Represa de Jaguari, administrada pela Sabesp, é vista com baixo nível de água, em Bragança Paulista (Paulo Whitaker/Reuters)
Da Redação
Publicado em 28 de julho de 2014 às 07h58.
São Paulo - A proposta da Companhia de Saneamento Básico do Estado de São Paulo (Sabesp) para retirar uma segunda cota do volume morto do Sistema Cantareira, sem reduzir a vazão captada, pode deixar o nível do principal manancial paulista no vermelho em até 30% para o início de 2015.
A concessionária busca aval dos órgãos gestores para captar mais 116 bilhões de litros da reserva profunda dos reservatórios, além dos 182,5 bilhões que começaram a ser sugados em junho e devem acabar entre outubro e novembro. Em janeiro deste ano, quando a crise da água foi declarada, o sistema estava no azul com 23% da capacidade.
Só das represas Jaguari-Jacareí, que ficam entre as cidades de Bragança Paulista e Joanópolis, a cerca de 100 quilômetros da capital paulista, a Sabesp quer retirar mais 90 bilhões de litros represados abaixo do nível das comportas.
Se a quantidade for toda utilizada, os reservatórios que representam 82% da capacidade ficarão com apenas 4% do seu volume total, incluindo o útil e o morto.
Até ontem, a Sabesp já havia retirado 65,8 bilhões de litros do fundo das duas barragens, restando 38,5 bilhões de litros da primeira cota dessas represas, que devem durar até o fim de agosto.
A partir daí, a concessionária deve iniciar a captação de 78,1 bilhões de litros da Represa Atibainha, em Nazaré Paulista, com duração prevista até o fim de outubro, quando começa o período chuvoso.
Sem a garantia de que as chuvas voltarão à normalidade e querendo manter a vazão atual de 19,7 mil litros por segundo para abastecer mais de 40% da Grande São Paulo, a Sabesp quer usar mais 116 bilhões do volume morto, totalizando 298 bilhões de litros da reserva, o equivalente a 30% do volume útil do manancial, que se esgotou no início deste mês.

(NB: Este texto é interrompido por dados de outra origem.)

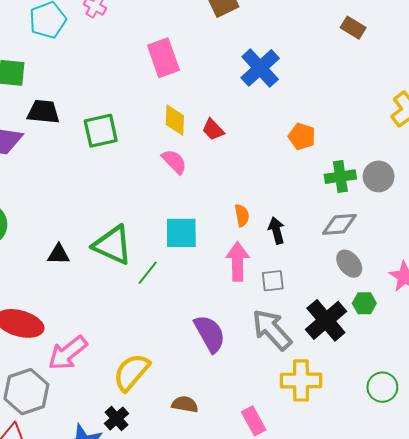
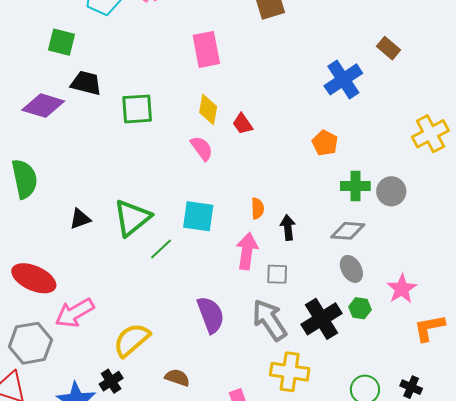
blue cross: (260, 68) -> (343, 79), moved
green triangle: (113, 245) -> (132, 218), turned 48
black triangle: (59, 254) -> (80, 219), turned -30

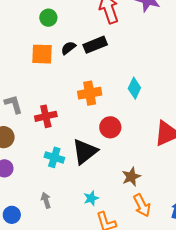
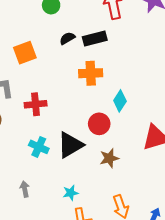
orange square: (42, 54) -> (25, 53), moved, turned -30
cyan diamond: (134, 88) -> (120, 101), moved
orange cross: (90, 93) -> (91, 73), moved
brown star: (131, 177) -> (109, 158), moved

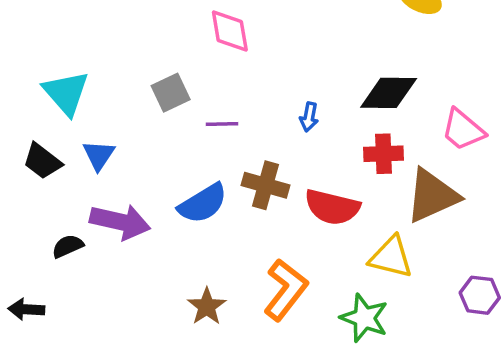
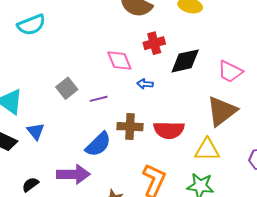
pink diamond: (230, 31) -> (119, 60), moved
blue arrow: (309, 117) -> (145, 84), turned 98
red cross: (383, 154) -> (154, 43), moved
purple arrow: (120, 222) -> (73, 174), moved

A proposta ainda precisa ser aprovada pela Agência Nacional de Águas (ANA) e pelo Departamento de Água e Energia Elétrica (DAEE).
Licitação. A Sabesp já abriu licitação para comprar mais 19 conjuntos de bombas flutuantes e fazer um canal subaquático necessário para retirar mais água do volume morto do Cantareira e do Sistema Alto Tietê, segundo maior manancial que abastece a Grande São Paulo e que também passa por grave crise de estiagem.

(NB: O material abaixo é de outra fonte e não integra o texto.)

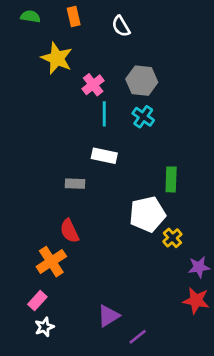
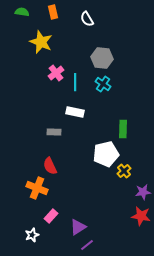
pink cross: (93, 85) -> (56, 73), moved
orange cross: (51, 262) -> (37, 188), turned -35
pink rectangle: (37, 301) -> (51, 216), moved
purple line: (138, 337) -> (87, 245), moved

No início do mês, o governador Geraldo Alckmin (PSDB) havia negado que usaria mais uma cota da reserva profunda do Cantareira, embora a Sabesp já estivesse planejando retirar mais 100 bilhões de litros, conforme o Estado antecipou.
Agora, a empresa quer aumentar em 16% a segunda cota do volume morto, que tem ao todo 400 bilhões de litros.
Estimativas apontam que, se a vazão afluente, ou seja, a quantidade de água que chega aos reservatórios, for 50% abaixo da mínima histórica, e não houver redução no volume destinado ao abastecimento da população, a segunda cota do volume morto pode acabar ainda em dezembro deste ano, o que deixaria uma crise ainda mais grave para 2015.
Em julho, por exemplo, a vazão média afluente está 68% abaixo da pior já registrada para o período. O mês será o mais seco da história do sistema, o que deve resultar em déficit de 51,5 bilhões de litros, ou 5,2% da capacidade. Na média, agosto e setembro costumam ser mais secos do que julho.
Risco
"O volume morto é como se fosse o cheque especial do banco. Mas, em vez de poupar e reduzir o consumo, o governo quer ampliar o limite para gastar mais. Essa fatura ficará mais cara em 2015, porque vamos começar o ano no negativo. A crise será ainda pior", afirma o engenheiro e diretor do departamento de hidrologia da Universidade Estadual de Campinas (Unicamp), Antonio Carlos Zuffo.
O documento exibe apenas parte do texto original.